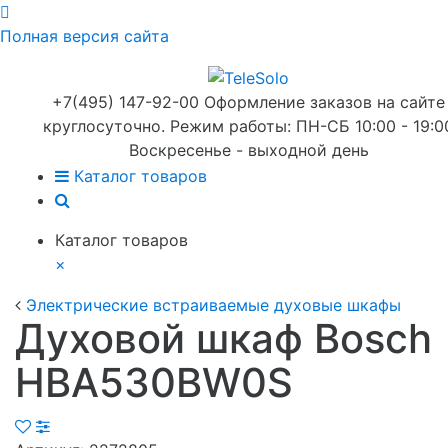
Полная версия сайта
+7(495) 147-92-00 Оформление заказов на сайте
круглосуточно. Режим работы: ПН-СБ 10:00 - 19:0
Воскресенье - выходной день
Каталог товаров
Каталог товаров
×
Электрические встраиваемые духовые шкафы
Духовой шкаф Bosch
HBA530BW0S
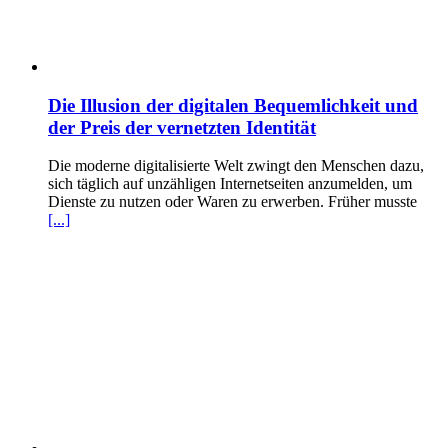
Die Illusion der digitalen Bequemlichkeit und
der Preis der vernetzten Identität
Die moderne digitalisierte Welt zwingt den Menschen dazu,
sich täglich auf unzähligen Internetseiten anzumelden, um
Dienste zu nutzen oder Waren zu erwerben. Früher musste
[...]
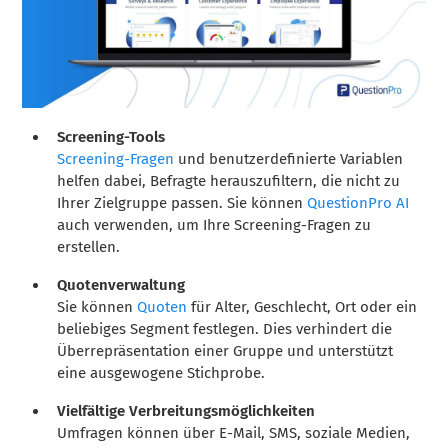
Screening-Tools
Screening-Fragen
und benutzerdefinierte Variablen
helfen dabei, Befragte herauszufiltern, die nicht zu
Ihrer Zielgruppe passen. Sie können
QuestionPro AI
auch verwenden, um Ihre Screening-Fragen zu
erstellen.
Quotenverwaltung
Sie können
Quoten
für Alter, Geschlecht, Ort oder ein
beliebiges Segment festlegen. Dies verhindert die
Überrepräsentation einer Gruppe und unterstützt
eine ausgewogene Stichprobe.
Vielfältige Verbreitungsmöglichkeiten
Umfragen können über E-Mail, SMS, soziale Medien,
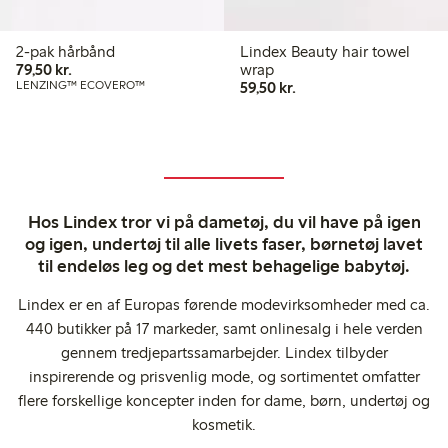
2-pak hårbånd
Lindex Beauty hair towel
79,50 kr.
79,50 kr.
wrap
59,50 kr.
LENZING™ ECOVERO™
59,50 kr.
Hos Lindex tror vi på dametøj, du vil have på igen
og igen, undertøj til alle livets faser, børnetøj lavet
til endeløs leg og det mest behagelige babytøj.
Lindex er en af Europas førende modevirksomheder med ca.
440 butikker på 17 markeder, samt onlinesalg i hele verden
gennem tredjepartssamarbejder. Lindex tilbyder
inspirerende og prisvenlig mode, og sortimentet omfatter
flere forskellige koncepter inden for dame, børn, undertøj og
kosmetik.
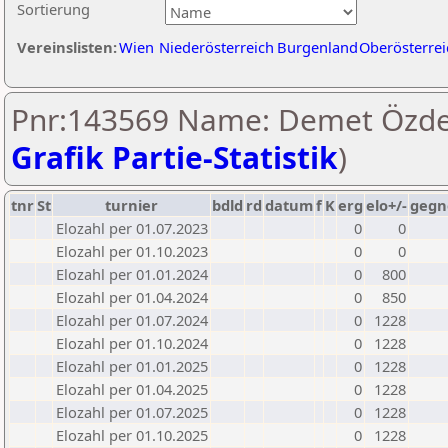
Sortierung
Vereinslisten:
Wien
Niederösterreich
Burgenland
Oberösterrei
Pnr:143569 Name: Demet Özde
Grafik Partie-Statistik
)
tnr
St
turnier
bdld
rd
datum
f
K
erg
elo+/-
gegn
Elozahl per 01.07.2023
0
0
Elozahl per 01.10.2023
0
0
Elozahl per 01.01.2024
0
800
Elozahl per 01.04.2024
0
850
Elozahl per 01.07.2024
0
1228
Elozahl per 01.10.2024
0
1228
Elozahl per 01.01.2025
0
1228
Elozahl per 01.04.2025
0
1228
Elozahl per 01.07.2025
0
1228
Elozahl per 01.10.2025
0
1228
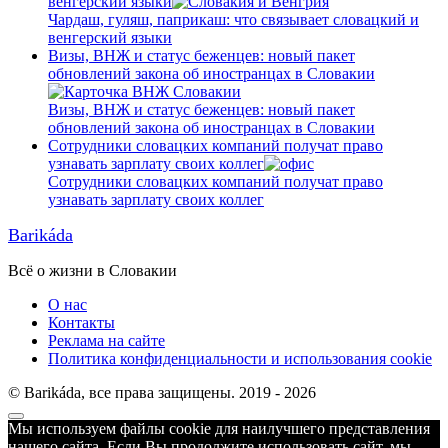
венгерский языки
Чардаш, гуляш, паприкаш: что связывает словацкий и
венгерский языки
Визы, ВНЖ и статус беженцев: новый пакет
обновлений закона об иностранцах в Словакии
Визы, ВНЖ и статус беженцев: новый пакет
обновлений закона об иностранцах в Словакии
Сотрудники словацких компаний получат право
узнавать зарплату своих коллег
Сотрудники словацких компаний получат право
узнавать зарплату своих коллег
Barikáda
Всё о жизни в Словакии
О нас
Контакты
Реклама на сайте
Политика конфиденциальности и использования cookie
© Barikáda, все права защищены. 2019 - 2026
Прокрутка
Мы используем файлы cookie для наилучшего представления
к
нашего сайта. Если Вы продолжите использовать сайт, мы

____________________

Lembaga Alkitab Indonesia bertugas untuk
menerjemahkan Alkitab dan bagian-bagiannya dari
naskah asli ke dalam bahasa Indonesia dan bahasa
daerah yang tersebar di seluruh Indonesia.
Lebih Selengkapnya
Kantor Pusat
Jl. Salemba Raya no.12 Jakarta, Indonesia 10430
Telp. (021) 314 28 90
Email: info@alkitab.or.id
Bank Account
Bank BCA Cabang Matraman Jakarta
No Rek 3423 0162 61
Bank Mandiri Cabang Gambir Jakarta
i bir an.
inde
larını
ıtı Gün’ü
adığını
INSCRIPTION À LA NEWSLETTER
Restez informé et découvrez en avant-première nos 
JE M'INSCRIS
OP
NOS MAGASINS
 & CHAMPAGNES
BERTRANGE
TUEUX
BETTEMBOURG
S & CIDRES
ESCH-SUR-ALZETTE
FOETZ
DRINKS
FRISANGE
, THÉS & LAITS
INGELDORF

____________________

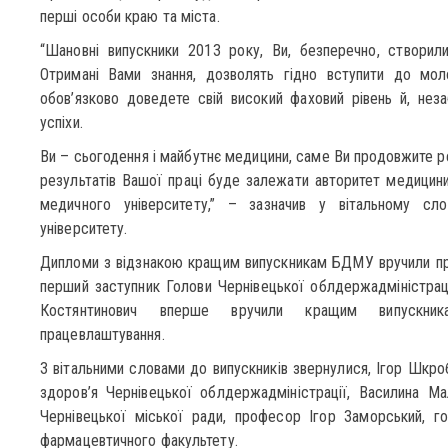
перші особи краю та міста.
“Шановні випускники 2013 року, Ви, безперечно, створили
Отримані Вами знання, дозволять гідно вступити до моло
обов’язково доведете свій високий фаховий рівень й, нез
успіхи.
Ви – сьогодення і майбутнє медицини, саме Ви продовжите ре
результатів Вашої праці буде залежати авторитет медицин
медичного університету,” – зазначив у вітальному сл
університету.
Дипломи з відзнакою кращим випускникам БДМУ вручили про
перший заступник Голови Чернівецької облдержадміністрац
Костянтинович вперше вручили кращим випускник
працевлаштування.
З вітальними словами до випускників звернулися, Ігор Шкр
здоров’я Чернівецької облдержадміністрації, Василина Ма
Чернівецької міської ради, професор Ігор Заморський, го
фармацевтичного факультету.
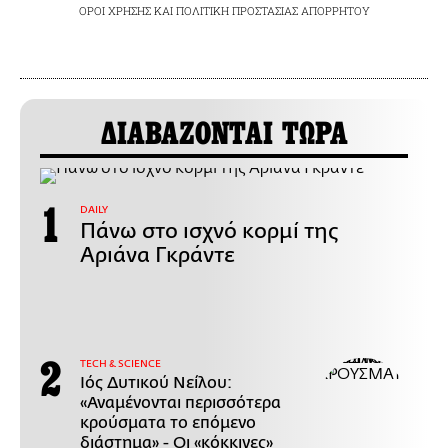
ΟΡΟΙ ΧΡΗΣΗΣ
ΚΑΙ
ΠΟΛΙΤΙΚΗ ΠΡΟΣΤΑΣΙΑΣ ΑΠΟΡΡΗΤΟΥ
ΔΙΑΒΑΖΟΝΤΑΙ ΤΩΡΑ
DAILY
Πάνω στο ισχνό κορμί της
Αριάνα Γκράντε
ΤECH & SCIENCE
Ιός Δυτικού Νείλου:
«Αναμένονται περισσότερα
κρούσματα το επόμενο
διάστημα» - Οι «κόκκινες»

____________________

*What to produce*
Look back over the records above. Reproduce exactly everything from the line with "Полная версия сайта" down to the line with "Die moderne digitalisierte", inclusive, and leave the pictures out.

*Written response*
Полная версия сайта
+7(495) 147-92-00 Оформление заказов на сайте
круглосуточно. Режим работы: ПН-СБ 10:00 - 19:0
Воскресенье - выходной день
Каталог товаров
Каталог товаров
×
Электрические встраиваемые духовые шкафы
Духовой шкаф Bosch
HBA530BW0S
Die Illusion der digitalen Bequemlichkeit und
der Preis der vernetzten Identität
Die moderne digitalisierte Welt zwingt den Menschen dazu,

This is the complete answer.